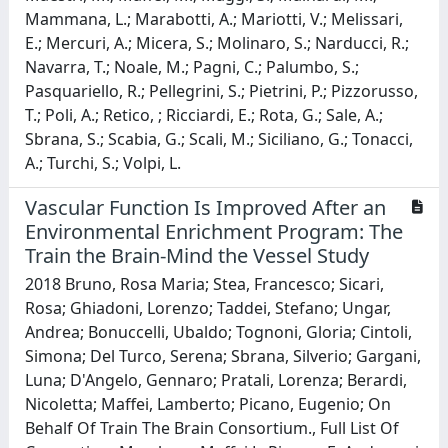
Mammana, L.; Marabotti, A.; Mariotti, V.; Melissari,
E.; Mercuri, A.; Micera, S.; Molinaro, S.; Narducci, R.;
Navarra, T.; Noale, M.; Pagni, C.; Palumbo, S.;
Pasquariello, R.; Pellegrini, S.; Pietrini, P.; Pizzorusso,
T.; Poli, A.; Retico, ; Ricciardi, E.; Rota, G.; Sale, A.;
Sbrana, S.; Scabia, G.; Scali, M.; Siciliano, G.; Tonacci,
A.; Turchi, S.; Volpi, L.
Vascular Function Is Improved After an
Environmental Enrichment Program: The
Train the Brain-Mind the Vessel Study
2018 Bruno, Rosa Maria; Stea, Francesco; Sicari,
Rosa; Ghiadoni, Lorenzo; Taddei, Stefano; Ungar,
Andrea; Bonuccelli, Ubaldo; Tognoni, Gloria; Cintoli,
Simona; Del Turco, Serena; Sbrana, Silverio; Gargani,
Luna; D'Angelo, Gennaro; Pratali, Lorenza; Berardi,
Nicoletta; Maffei, Lamberto; Picano, Eugenio; On
Behalf Of Train The Brain Consortium., Full List Of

ACTION ITEM:
The result should be an exact repetition of all the records. Drop the pictures.

TASK ANSWER:
Mammana, L.; Marabotti, A.; Mariotti, V.; Melissari,
E.; Mercuri, A.; Micera, S.; Molinaro, S.; Narducci, R.;
Navarra, T.; Noale, M.; Pagni, C.; Palumbo, S.;
Pasquariello, R.; Pellegrini, S.; Pietrini, P.; Pizzorusso,
T.; Poli, A.; Retico, ; Ricciardi, E.; Rota, G.; Sale, A.;
Sbrana, S.; Scabia, G.; Scali, M.; Siciliano, G.; Tonacci,
A.; Turchi, S.; Volpi, L.
Vascular Function Is Improved After an
Environmental Enrichment Program: The
Train the Brain-Mind the Vessel Study
2018 Bruno, Rosa Maria; Stea, Francesco; Sicari,
Rosa; Ghiadoni, Lorenzo; Taddei, Stefano; Ungar,
Andrea; Bonuccelli, Ubaldo; Tognoni, Gloria; Cintoli,
Simona; Del Turco, Serena; Sbrana, Silverio; Gargani,
Luna; D'Angelo, Gennaro; Pratali, Lorenza; Berardi,
Nicoletta; Maffei, Lamberto; Picano, Eugenio; On
Behalf Of Train The Brain Consortium., Full List Of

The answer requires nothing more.